On 7/31/24 11:25, Laura Nao wrote:
It looks like sleepgraph.py is more focused on analyzing suspend/resume timings, while bootgraph.py measures boot time using the kernel log and ftrace. The latter might indeed come in handy. As far as I can see, the script doesn't support automatic detection of boot slowdowns, and the output is in HTML format, which is meant for human analysis. However, I can look into adding support for a more machine-readable output format too. The test proposed in this patch could then use bootgraph.py to generate the reference file and measure current boot timings.
I'll look into this and report back.
After examining the bootgraph.py script, it seems feasible to add support for generating the output in a machine-readable format (e.g., JSON) for automated analysis.
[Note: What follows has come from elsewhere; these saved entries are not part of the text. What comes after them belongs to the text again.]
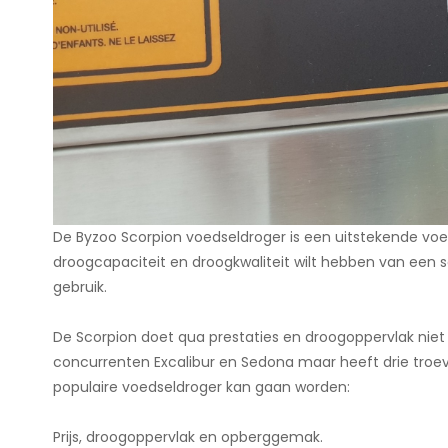
De Byzoo Scorpion voedseldroger is een uitstekende voed
droogcapaciteit en droogkwaliteit wilt hebben van een s
gebruik.
De Scorpion doet qua prestaties en droogoppervlak nie
concurrenten Excalibur en Sedona maar heeft drie troe
populaire voedseldroger kan gaan worden:
Prijs, droogoppervlak en opberggemak.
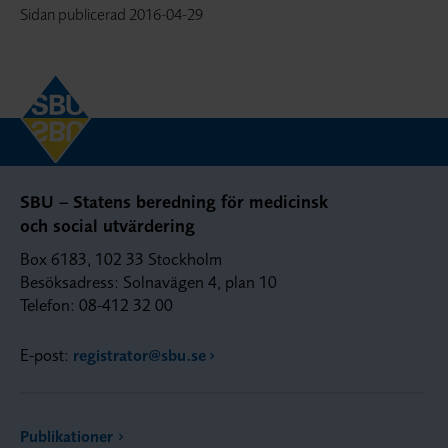
Sidan publicerad
2016-04-29
SBU – Statens beredning för medicinsk
och social utvärdering
Box 6183, 102 33 Stockholm
Besöksadress: Solnavägen 4, plan 10
Telefon: 08-412 32 00
E-post:
registrator@sbu.se
Publikationer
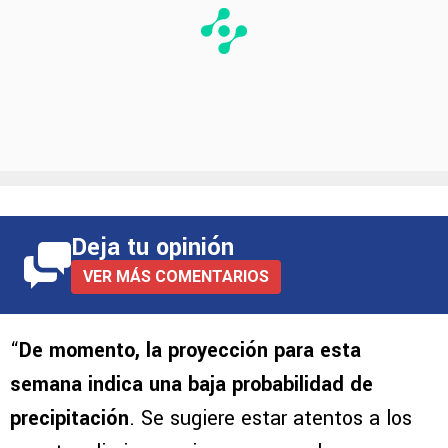
Deja tu opinión
VER MÁS COMENTARIOS
“
De momento, la proyección para esta
semana indica una baja probabilidad de
precipitación
. Se sugiere estar atentos a los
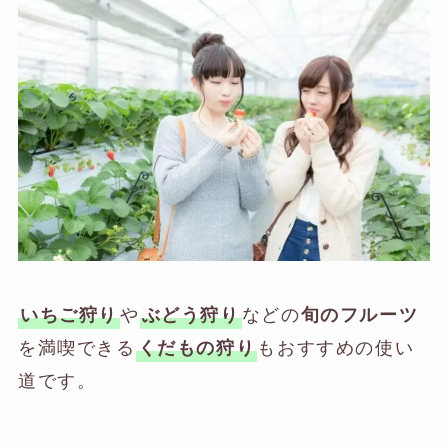
や
などの
いちご狩り
ぶどう狩り
旬のフルーツ
を満喫できる
もおすすめの使い
くだもの狩り
道です。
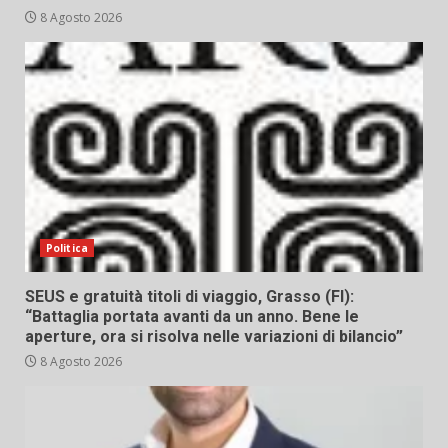
8 Agosto 2026
Politica
SEUS e gratuità titoli di viaggio, Grasso (FI):
“Battaglia portata avanti da un anno. Bene le
aperture, ora si risolva nelle variazioni di bilancio”
8 Agosto 2026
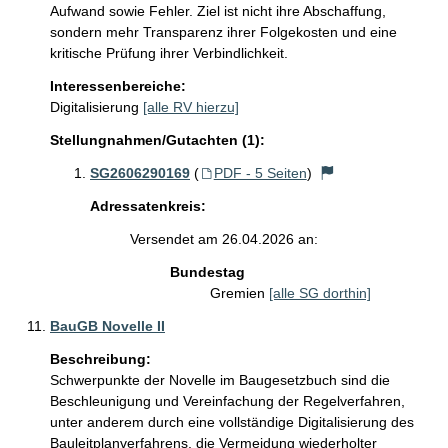
Aufwand sowie Fehler. Ziel ist nicht ihre Abschaffung, 
sondern mehr Transparenz ihrer Folgekosten und eine 
kritische Prüfung ihrer Verbindlichkeit.
Interessenbereiche:
Digitalisierung
[alle RV hierzu]
Stellungnahmen/Gutachten (1):
SG2606290169
(
PDF - 5 Seiten
)
Adressatenkreis:
Versendet am 26.04.2026 an:
Bundestag
Gremien
[alle SG dorthin]
BauGB Novelle II
Beschreibung:
Schwerpunkte der Novelle im Baugesetzbuch sind die 
Beschleunigung und Vereinfachung der Regelverfahren, 
unter anderem durch eine vollständige Digitalisierung des 
Bauleitplanverfahrens, die Vermeidung wiederholter 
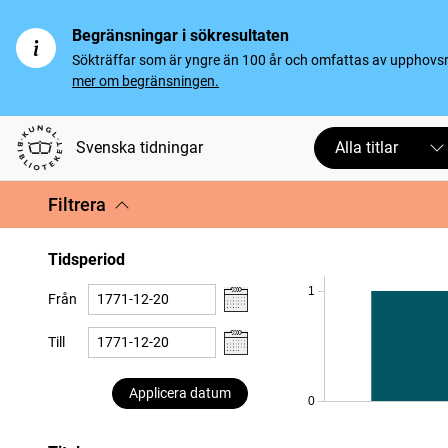
Begränsningar i sökresultaten
Sökträffar som är yngre än 100 år och omfattas av upphovsrät
mer om begränsningen.
Svenska tidningar
Alla titlar
Filtrera
Tidsperiod
1
Från
Till
Applicera datum
0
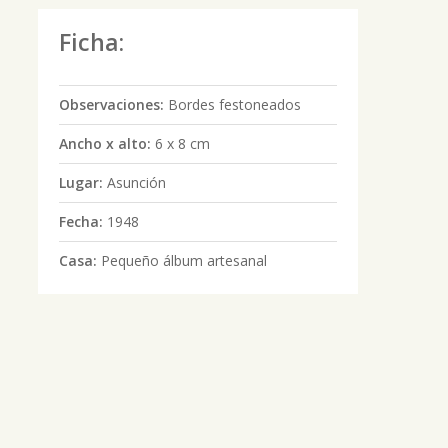
Ficha:
Observaciones:
Bordes festoneados
Ancho x alto:
6 x 8 cm
Lugar:
Asunción
Fecha:
1948
Casa:
Pequeño álbum artesanal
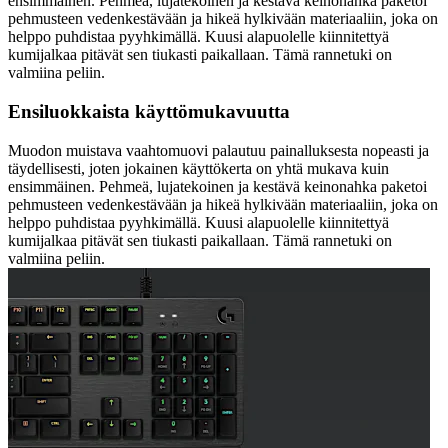
ensimmäinen. Pehmeä, lujatekoinen ja kestävä keinonahka paketoi
pehmusteen vedenkestävään ja hikeä hylkivään materiaaliin, joka on
helppo puhdistaa pyyhkimällä. Kuusi alapuolelle kiinnitettyä
kumijalkaa pitävät sen tiukasti paikallaan. Tämä rannetuki on
valmiina peliin.
Ensiluokkaista käyttömukavuutta
Muodon muistava vaahtomuovi palautuu painalluksesta nopeasti ja
täydellisesti, joten jokainen käyttökerta on yhtä mukava kuin
ensimmäinen. Pehmeä, lujatekoinen ja kestävä keinonahka paketoi
pehmusteen vedenkestävään ja hikeä hylkivään materiaaliin, joka on
helppo puhdistaa pyyhkimällä. Kuusi alapuolelle kiinnitettyä
kumijalkaa pitävät sen tiukasti paikallaan. Tämä rannetuki on
valmiina peliin.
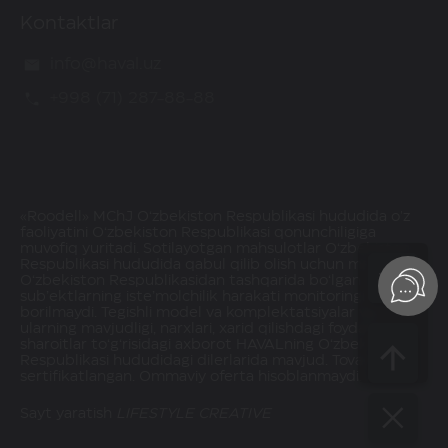
Kontaktlar
info@haval.uz
+998 (71) 287-88-88
«Roodell» MChJ O‘zbekiston Respublikasi hududida o'z
faoliyatini O‘zbekiston Respublikasi qonunchiligiga
muvofiq yuritadi. Sotilayotgan mahsulotlar O‘zbekiston
Respublikasi hududida qabul qilib olish uchun mavjud.
O‘zbekiston Respublikasidan tashqarida bo‘lgan
sub’ektlarning iste’molchilik harakati monitoringi olib
borilmaydi. Tegishli model va komplektatsiyalar va
ularning mavjudligi, narxlari, xarid qilishdagi foydalar va
sharoitlar to‘g‘risidagi axborot HAVALning O‘zbekiston
Respublikasi hududidagi dilerlarida mavjud. Tovarlar
sertifikatlangan. Ommaviy oferta hisoblanmaydi.
Sayt yaratish
LIFESTYLE CREATIVE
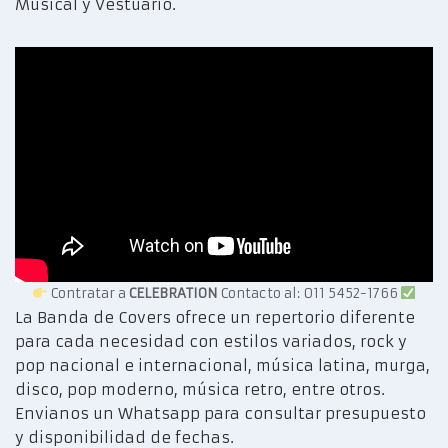
Musical y Vestuario.
Contratar a
CELEBRATION
Contacto al: 011 5452-1766
La Banda de Covers ofrece un repertorio diferente
para cada necesidad con estilos variados, rock y
pop nacional e internacional, música latina, murga,
disco, pop moderno, música retro, entre otros.
Envianos un Whatsapp para consultar presupuesto
y disponibilidad de fechas.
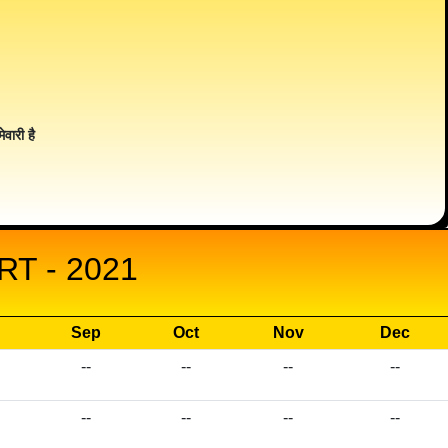
ेवारी है
T - 2021
Sep
Oct
Nov
Dec
--
--
--
--
--
--
--
--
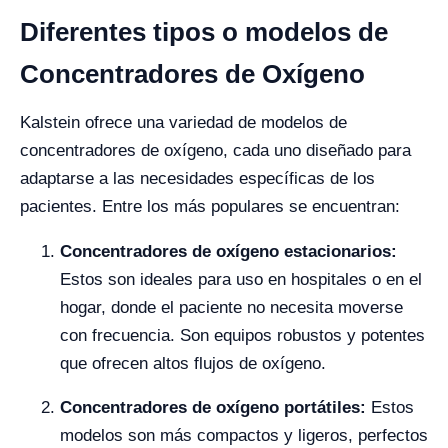
Diferentes tipos o modelos de
Concentradores de Oxígeno
Kalstein ofrece una variedad de modelos de
concentradores de oxígeno, cada uno diseñado para
adaptarse a las necesidades específicas de los
pacientes. Entre los más populares se encuentran:
Concentradores de oxígeno estacionarios:
Estos son ideales para uso en hospitales o en el
hogar, donde el paciente no necesita moverse
con frecuencia. Son equipos robustos y potentes
que ofrecen altos flujos de oxígeno.
Concentradores de oxígeno portátiles:
Estos
modelos son más compactos y ligeros, perfectos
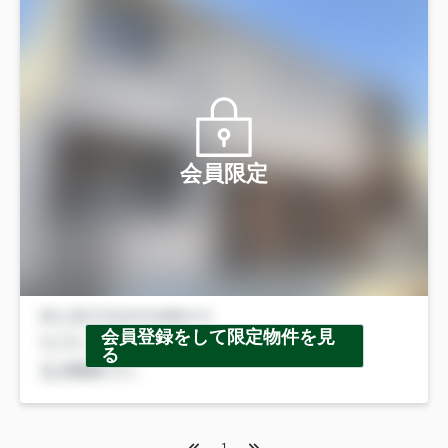
会員限定
会員登録をして限定物件を見
る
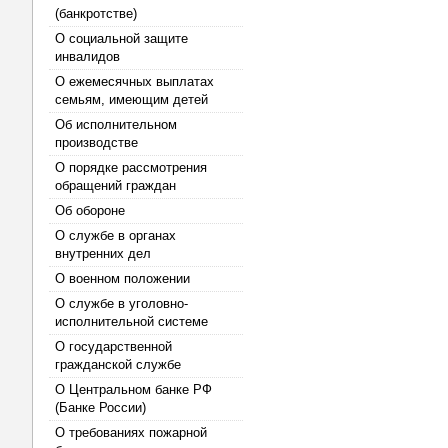
(банкротстве)
О социальной защите
инвалидов
О ежемесячных выплатах
семьям, имеющим детей
Об исполнительном
производстве
О порядке рассмотрения
обращений граждан
Об обороне
О службе в органах
внутренних дел
О военном положении
О службе в уголовно-
исполнительной системе
О государственной
гражданской службе
О Центральном банке РФ
(Банке России)
О требованиях пожарной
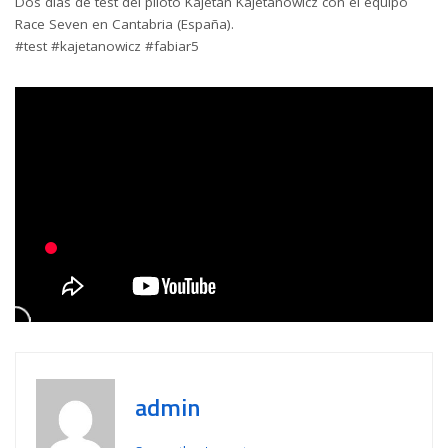
Dos dias de test del piloto Kajetan Kajetanowicz con el equipo
Race Seven en Cantabria (España).
#test #kajetanowicz #fabiar5
admin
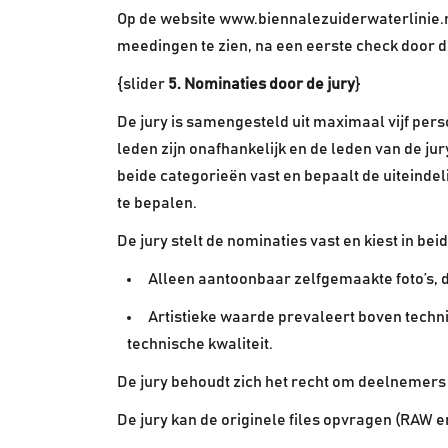
Op de website www.biennalezuiderwaterlinie.n
meedingen te zien, na een eerste check door d
{slider
5. Nominaties door de jury
}
De jury is samengesteld uit maximaal vijf per
leden zijn onafhankelijk en de leden van de jur
beide categorieën vast en bepaalt de uiteindel
te bepalen.
De jury stelt de nominaties vast en kiest in be
Alleen aantoonbaar zelfgemaakte foto’s, 
Artistieke waarde prevaleert boven techni
technische kwaliteit.
De jury behoudt zich het recht om deelnemers t
De jury kan de originele files opvragen (RAW 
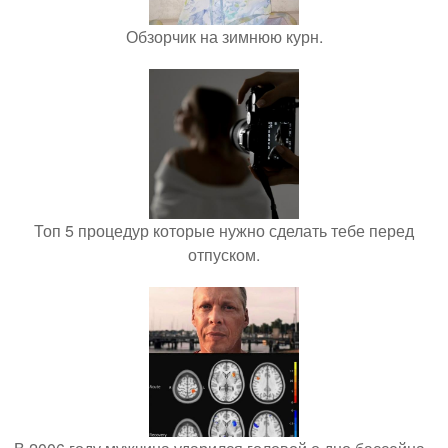
Обзорчик на зимнюю курн.
Топ 5 процедур которые нужно сделать тебе перед
отпуском.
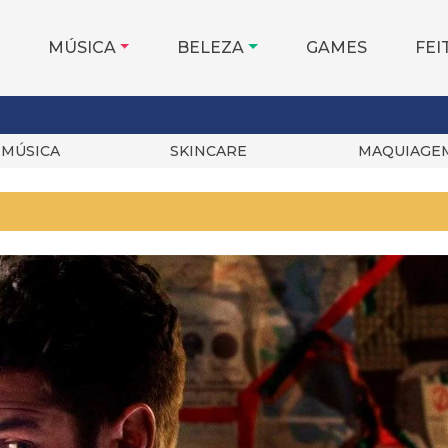
MÚSICA
BELEZA
GAMES
FEI
MÚSICA
SKINCARE
MAQUIAGE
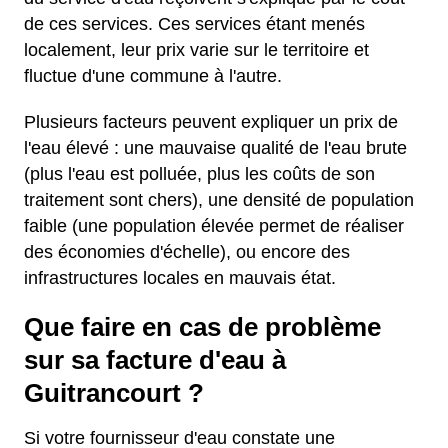
de ces services. Ces services étant menés
localement, leur prix varie sur le territoire et
fluctue d'une commune à l'autre.
Plusieurs facteurs peuvent expliquer un prix de
l'eau élevé : une mauvaise qualité de l'eau brute
(plus l'eau est polluée, plus les coûts de son
traitement sont chers), une densité de population
faible (une population élevée permet de réaliser
des économies d'échelle), ou encore des
infrastructures locales en mauvais état.
Que faire en cas de problème
sur sa facture d'eau à
Guitrancourt ?
Si votre fournisseur d'eau constate une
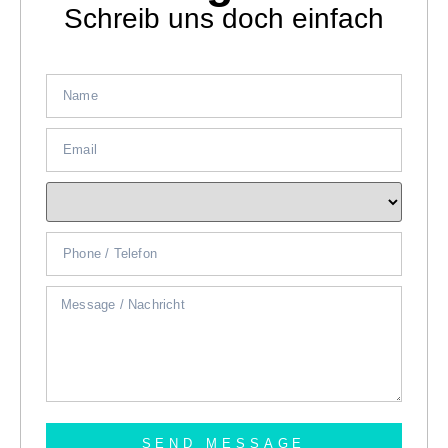
Schreib uns doch einfach
SEND MESSAGE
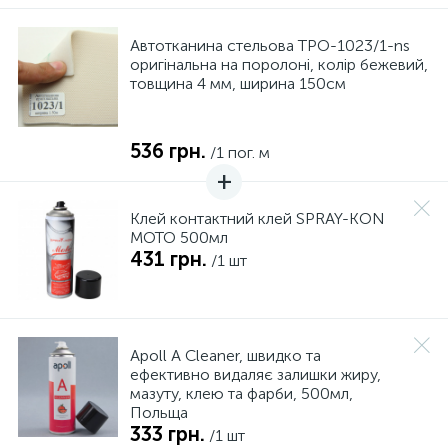
Автотканина стельова TPO-1023/1-ns
оригінальна на поролоні, колір бежевий,
товщина 4 мм, ширина 150см
536 грн.
/1 пог. м
Клей контактний клей SPRAY-KON
MOTO 500мл
431 грн.
/1 шт
Apoll А Cleaner, швидко та
ефективно видаляє залишки жиру,
мазуту, клею та фарби, 500мл,
Польща
333 грн.
/1 шт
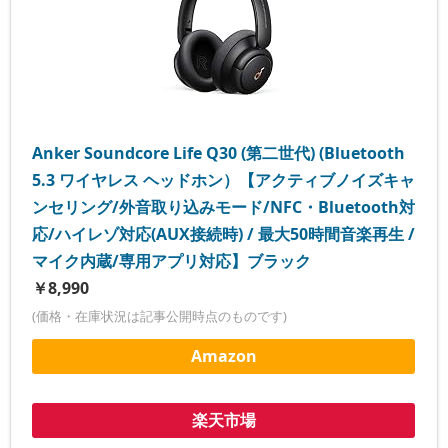
Anker Soundcore Life Q30 (第二世代) (Bluetooth
5.3 ワイヤレス ヘッドホン）【アクティブノイズキャ
ンセリング/外音取り込みモード/NFC・Bluetooth対
応/ハイレゾ対応(AUX接続時) / 最大50時間音楽再生 /
マイク内蔵/専用アプリ対応】ブラック
￥8,990
(価格・在庫状況は記事公開時点のものです)
Amazon
楽天市場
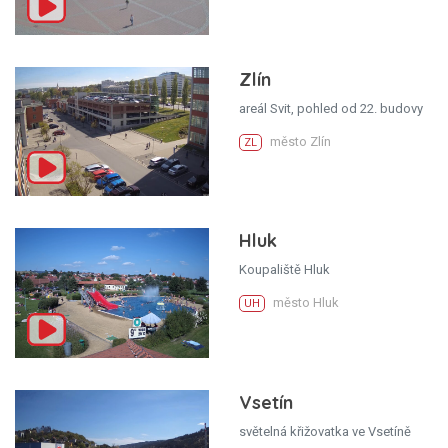
Zlín
areál Svit, pohled od 22. budovy
město Zlín
ZL
Hluk
Koupaliště Hluk
město Hluk
UH
Vsetín
světelná křižovatka ve Vsetíně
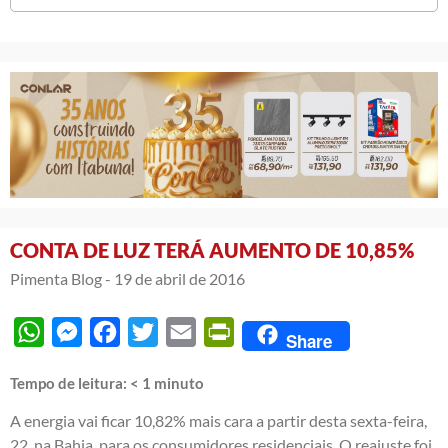
CONTA DE LUZ TERÁ AUMENTO DE 10,85%
Pimenta Blog -
19 de abril de 2016
WhatsApp
Messenger
Facebook
Twitter
Email
PrintFriendly
Share
Tempo de leitura:
< 1
minuto
A energia vai ficar 10,82% mais cara a partir desta sexta-feira,
22, na Bahia, para os consumidores residenciais. O reajuste foi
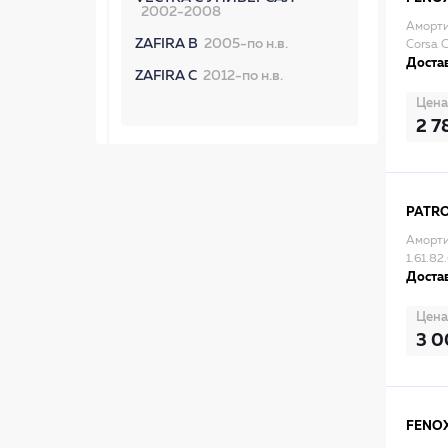
2002-2008
Амортиз
ZAFIRA B
2005-по н.в.
Corsa 
Достав
ZAFIRA C
2012-по н.в.
Цена
2 7
PATR
Аморти
1.61.8
Достав
Цена
3 
FENO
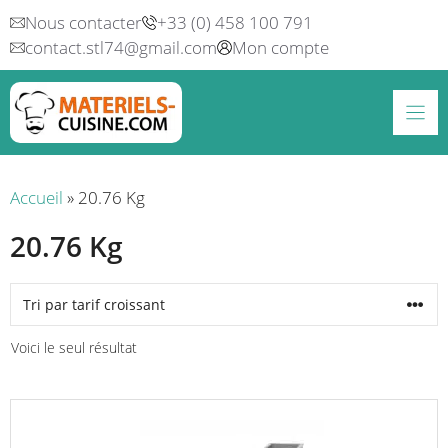
Aller
Nous contacter
+33 (0) 458 100 791
au
contact.stl74@gmail.com
Mon compte
contenu
Accueil
»
20.76 Kg
20.76 Kg
Voici le seul résultat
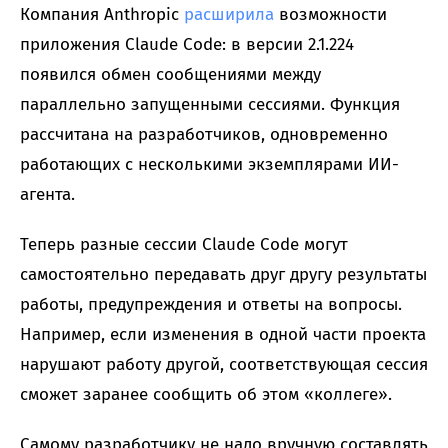
Компания Anthropic
расширила
возможности
приложения Claude Code: в версии 2.1.224
появился обмен сообщениями между
параллельно запущенными сессиями. Функция
рассчитана на разработчиков, одновременно
работающих с несколькими экземплярами ИИ-
агента.
Теперь разные сессии Claude Code могут
самостоятельно передавать друг другу результаты
работы, предупреждения и ответы на вопросы.
Например, если изменения в одной части проекта
нарушают работу другой, соответствующая сессия
сможет заранее сообщить об этом «коллеге».
Самому разработчику не надо вручную составлять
Todd, I've CC'd you on this discussion in case you have feedback on possibly using bootgraph.py in an automated test to detect slowdowns.
Some points to consider:
- The bootgraph.py script supports ftrace through the -fstat and -ftrace options, and it parses the kernel log to get initcall timings. To use this in an automated test, we need a way to provide the necessary command line options. One approach is to include these options in a bootconfig file embedded in the kernel image (as per proposal in this RFC). Shuah, do you think this is acceptable? I haven't seen other tests doing this, so I'm unsure if this is a proper way to handle required command line options in a selftest.
- The bootgraph.py script tracks timings for all init calls, which might be excessive and generate too much output when integrated in an automated test. We might need to limit the test output to report only significant slowdowns to make it manageable.
- I'd like to get some feedback on which key boot process events are more relevant to track; depending on this, we could use the bootgraph.py script to monitor initcalls and possibly other events tracked via ftrace. The script currently uses the function_graph tracer, and its parser is designed for this tracer's output. If we need to track other events (e.g., kprobe events), the parser might need some adjustments.
I'll be discussing this at LPC in September (https://lpc.events/event/18/contributions/1700/) and look forward to exploring more details and alternative approaches for an automated boot time test.
Best,
Laura